Lessons from the Medical Device Industry

The challenges that healthcare companies face when bringing products from design to market can be overwhelming. These may include detailed road-mapping and planning around the development burdens of the product, as well as understanding early challenges so clinical plans can be designed properly to satisfy safety and efficacy standards and deal with regulatory approvals, competitive analysis, and reimbursement, eliminating the need to suspend development to secure additional capital.

The medical device industry provides a great example for pharma. In the B2B space, the medical device industry is extremely specialized with a relatively small universe of participants. It uses social media in a number of ways, including marketing products and building loyalty among customers like doctors, nurses, and patients. These sites can also create a feedback mechanism, and can be used as a customer relationship tool, as well as a useful tool for finding partners and creating collaborations across all segments of the product life cycle.

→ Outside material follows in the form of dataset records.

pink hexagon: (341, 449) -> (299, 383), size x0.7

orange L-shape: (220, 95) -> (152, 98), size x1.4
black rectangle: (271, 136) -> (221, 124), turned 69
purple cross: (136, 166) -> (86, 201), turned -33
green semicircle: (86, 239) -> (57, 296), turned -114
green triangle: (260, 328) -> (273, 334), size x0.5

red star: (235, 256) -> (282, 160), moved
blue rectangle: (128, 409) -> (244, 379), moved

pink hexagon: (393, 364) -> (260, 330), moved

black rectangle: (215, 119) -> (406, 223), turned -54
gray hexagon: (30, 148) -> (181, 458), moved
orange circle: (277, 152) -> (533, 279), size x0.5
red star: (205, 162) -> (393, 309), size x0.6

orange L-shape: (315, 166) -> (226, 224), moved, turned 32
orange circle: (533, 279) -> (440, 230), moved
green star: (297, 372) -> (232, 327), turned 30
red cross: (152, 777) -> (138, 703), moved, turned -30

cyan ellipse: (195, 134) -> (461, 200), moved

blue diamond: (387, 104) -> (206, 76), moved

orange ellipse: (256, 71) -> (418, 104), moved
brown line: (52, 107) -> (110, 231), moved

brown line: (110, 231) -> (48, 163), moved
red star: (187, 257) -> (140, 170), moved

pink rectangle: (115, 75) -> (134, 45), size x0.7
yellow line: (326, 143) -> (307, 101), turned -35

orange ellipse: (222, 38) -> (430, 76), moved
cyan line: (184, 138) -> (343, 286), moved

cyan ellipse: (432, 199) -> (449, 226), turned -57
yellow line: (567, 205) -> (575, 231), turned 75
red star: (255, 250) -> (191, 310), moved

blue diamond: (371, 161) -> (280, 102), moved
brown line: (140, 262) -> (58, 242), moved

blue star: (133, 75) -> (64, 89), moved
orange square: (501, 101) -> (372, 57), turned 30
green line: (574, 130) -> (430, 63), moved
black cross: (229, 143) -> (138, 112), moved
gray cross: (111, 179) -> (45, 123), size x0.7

Social media's ability to create a collaborative environment also comes with a potential challenge: In this competitive environment, researchers, innovators, financiers, and manufacturers—and just about all participants across the industry—need to walk the fine line of accessing the community's collective knowledge and specialized skills while protecting valuable intellectual property, patent rights, and trade secrets that are the economic backbone of the sector.

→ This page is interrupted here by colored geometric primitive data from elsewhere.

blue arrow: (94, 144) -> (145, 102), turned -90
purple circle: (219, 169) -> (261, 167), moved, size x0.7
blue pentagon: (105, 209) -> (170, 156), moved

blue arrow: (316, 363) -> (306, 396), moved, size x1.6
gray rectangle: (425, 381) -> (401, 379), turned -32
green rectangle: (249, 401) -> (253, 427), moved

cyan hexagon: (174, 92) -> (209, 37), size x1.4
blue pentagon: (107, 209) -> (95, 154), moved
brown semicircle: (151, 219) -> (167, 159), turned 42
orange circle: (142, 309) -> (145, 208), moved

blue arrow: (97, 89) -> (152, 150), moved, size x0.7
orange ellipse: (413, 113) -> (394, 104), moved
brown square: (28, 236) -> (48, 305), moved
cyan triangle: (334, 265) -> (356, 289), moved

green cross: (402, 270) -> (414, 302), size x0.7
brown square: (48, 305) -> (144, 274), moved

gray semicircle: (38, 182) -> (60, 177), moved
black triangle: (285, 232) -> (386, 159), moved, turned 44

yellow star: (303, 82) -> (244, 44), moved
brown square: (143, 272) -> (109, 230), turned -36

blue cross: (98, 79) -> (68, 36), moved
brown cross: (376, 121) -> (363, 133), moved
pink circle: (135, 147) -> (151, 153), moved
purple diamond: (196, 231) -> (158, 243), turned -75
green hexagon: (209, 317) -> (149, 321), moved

In general, social media sites are not in tune with the needs of the healthcare or other industries that are both highly regulated and trade-secret sensitive. A great deal of the risk in using existing sites involves the potential for over-disclosure when communicating product development processes. Whether intentional or inadvertent, the discussion of critical patentable data could be catastrophic. Those few sites tailored to the confidential exchange of ideas are facilitating the Internet's role as the dominant means of collaboration and communication.

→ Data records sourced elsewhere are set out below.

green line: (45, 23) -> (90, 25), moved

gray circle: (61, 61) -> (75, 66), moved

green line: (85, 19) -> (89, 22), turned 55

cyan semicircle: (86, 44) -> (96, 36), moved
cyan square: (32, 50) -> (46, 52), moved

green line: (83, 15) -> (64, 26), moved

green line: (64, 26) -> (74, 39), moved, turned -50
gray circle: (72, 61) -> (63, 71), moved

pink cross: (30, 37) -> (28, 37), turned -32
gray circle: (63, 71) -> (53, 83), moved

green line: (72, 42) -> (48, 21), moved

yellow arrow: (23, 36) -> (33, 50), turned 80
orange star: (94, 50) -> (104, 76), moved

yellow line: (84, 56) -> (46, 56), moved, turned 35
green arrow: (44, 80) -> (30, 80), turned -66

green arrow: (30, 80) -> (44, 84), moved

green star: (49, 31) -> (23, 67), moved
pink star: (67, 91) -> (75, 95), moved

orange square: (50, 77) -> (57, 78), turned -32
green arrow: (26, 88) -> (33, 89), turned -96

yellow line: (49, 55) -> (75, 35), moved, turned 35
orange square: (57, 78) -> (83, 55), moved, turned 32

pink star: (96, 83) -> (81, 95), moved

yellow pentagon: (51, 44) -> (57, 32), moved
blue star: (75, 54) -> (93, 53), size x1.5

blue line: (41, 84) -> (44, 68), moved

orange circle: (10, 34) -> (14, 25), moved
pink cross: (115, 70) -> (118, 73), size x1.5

Beyond the multinational firms in pharma, there are many smaller companies and independent research institutions that find it impossible to bring a product from original idea to commercialization without an increasing number of service providers and strategic partnerships. Success for these smaller players requires continual research, a focus on promotion, internal knowledge-sharing, speed, and collaborative partnerships. For all of these reasons, pharmaceutical companies can greatly benefit from customized social media platforms with B2B groups dedicated to specific industries or product categories.

Pharmaceutical, biotech, and medical device firms—as well as university research departments, technology transfer agents, and independent researchers—should not be asking whether to engage in business to business social media, but how to leverage the new technologies and communications platforms to create a competitive advantage.

At the very least, each should begin to use these tools so they don't suffer business disadvantages as competitors take advantage of increased global efficiency. Companies should be using social media and specialized social/business networking sites to help them connect rapidly to other companies with which they share important synergies.

Used to its fullest potential, social media can change the way companies market to prospects, communicate with customers, and find and interact with the most appropriate potential business partners—all without incurring significant time and expense. While these initial efforts can feel foreign at first, the capital costs are typically low, which is good news for the budget-conscious as the economy continues a slow recovery.